AI Agent Architecture — AI & LLM
15 key concepts covering AI & LLM
Key Terms in AI Agent Architecture
- Agent Loop
- The core pattern behind every AI agent. The LLM thinks about what to do, takes an action (like reading a file), observes the result, and thinks again. Think, Act, Observe, repeat. Unlike a chatbot that responds once, an agent keeps going through this loop until the task is done. This is what turns an LLM from a text generator into a problem solver.
- Planner and Executor
- Two roles inside the agent runtime. The Planner is the LLM reasoning about what to do next (which tool to call, what file to read, how to fix an error). The Executor is the system component that actually runs the tool call in a controlled environment. Separating them is important because the Planner can make mistakes, and the Executor can enforce safety limits.
- Tool Calling
- Agents cannot directly interact with the outside world. Instead, they request actions through structured tool calls (search_files, edit_file, run_command), and the system executes them in a controlled environment. Like a doctor writing prescriptions instead of dispensing medicine directly. Each tool has a typed schema defining its inputs and outputs.

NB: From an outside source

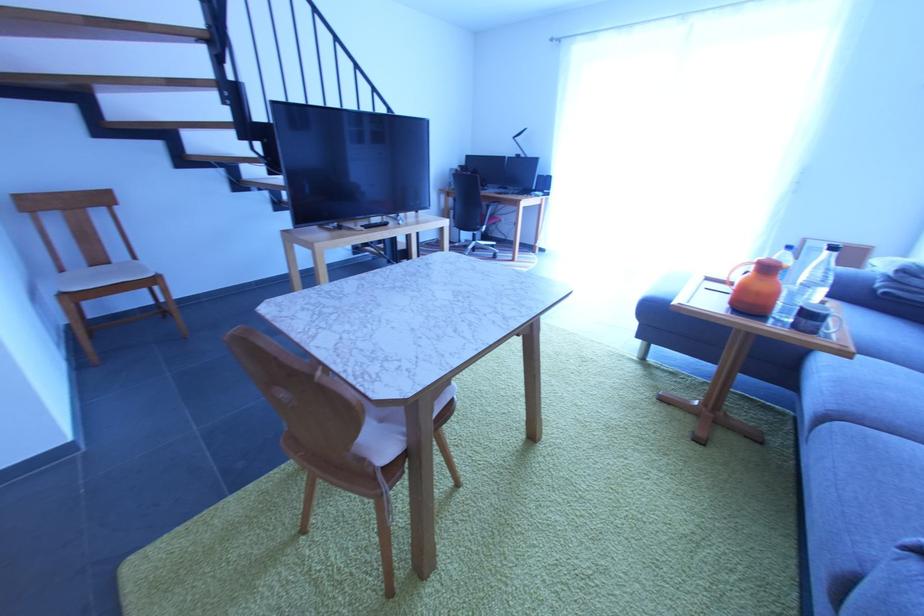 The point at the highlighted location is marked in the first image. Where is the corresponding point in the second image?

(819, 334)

- MCP (Model Context Protocol)
- A standardized interface for how agents discover and use tools, developed to make tools portable across different LLM providers. Before MCP, every provider had its own tool format. MCP defines tool discovery, input schemas, output formats, and timeouts in one standard. Think of it as USB-C for AI tools: one connector that works everywhere.
- Execution Sandbox
- An isolated environment where agent commands run safely, so a buggy or malicious command cannot damage the host system. Docker containers provide basic isolation for L2 tasks. Firecracker microVMs provide full virtual machine isolation for L3 autonomous sessions that run for hours. Like a chemistry lab's fume hood: lets the experiment happen safely.

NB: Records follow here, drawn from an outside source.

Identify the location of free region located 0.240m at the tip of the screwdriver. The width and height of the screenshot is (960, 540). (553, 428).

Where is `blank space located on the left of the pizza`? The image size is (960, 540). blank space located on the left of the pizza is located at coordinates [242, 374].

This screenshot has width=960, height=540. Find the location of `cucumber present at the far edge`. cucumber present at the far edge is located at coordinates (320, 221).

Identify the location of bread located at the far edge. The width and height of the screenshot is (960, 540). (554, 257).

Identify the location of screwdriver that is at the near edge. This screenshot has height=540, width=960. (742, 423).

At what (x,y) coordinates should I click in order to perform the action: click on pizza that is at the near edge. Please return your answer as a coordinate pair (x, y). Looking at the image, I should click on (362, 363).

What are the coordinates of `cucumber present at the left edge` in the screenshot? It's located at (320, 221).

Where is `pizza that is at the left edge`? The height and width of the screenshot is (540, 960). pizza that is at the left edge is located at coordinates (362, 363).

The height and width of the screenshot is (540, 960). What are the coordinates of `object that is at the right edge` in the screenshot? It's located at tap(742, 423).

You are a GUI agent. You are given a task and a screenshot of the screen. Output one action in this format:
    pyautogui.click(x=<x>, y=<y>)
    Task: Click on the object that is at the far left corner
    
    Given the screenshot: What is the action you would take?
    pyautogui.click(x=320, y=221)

- Human-in-the-Loop Levels
- Different approval modes based on the risk of the change. Fix a typo: auto-apply, no approval needed. Edit a single function: show diff, auto-approve after 5 seconds. Multi-file refactor: show the plan first, require explicit 'go ahead'. Delete files: always require explicit approval. The risk level determines how much human oversight the system requires.
- 3-Strikes Rule
- A safety mechanism to prevent agents from getting stuck in infinite loops. If the agent encounters the same error pattern 3 times, it stops trying to fix it automatically and asks a human for guidance. Without this, an agent can burn hundreds of dollars in tokens going in circles trying to fix an unfixable error.
- Checkpointing
- Periodically saving the agent's progress so work is not lost if something crashes. Every N steps, the system makes a git commit (capturing file state) and saves a JSON file (capturing the agent's plan, completed tasks, and decisions). If the process dies, it resumes from the last checkpoint instead of starting over. Critical for sessions that run for hours.
- Agent Memory Hierarchy
- Three layers of memory with different lifetimes. Working memory (the current context window): lasts one LLM call, limited to the context window size. Session memory (database): lasts for the current task, stores tool results and progress. Project memory (filesystem, like CLAUDE.md): permanent, stores architecture decisions and coding conventions that persist across sessions.
- Context Compaction
- When a long-running agent session fills up the context window with old tool results, the system compresses older entries. Recent results (last 20) are kept verbatim. Older results are summarized into one-line descriptions ('Read auth.ts: found JWT middleware using RS256'). Decisions are kept permanently. This prevents the agent from forgetting early decisions while making room for new information.
- Progressive Autonomy
- A trust model where the system starts cautious and earns more freedom over time. New users approve every change the agent proposes. As the system proves reliable (high acceptance rate for that specific user and codebase), it gradually auto-approves low-risk changes. The developer can always revoke trust. Like training wheels that come off as confidence builds.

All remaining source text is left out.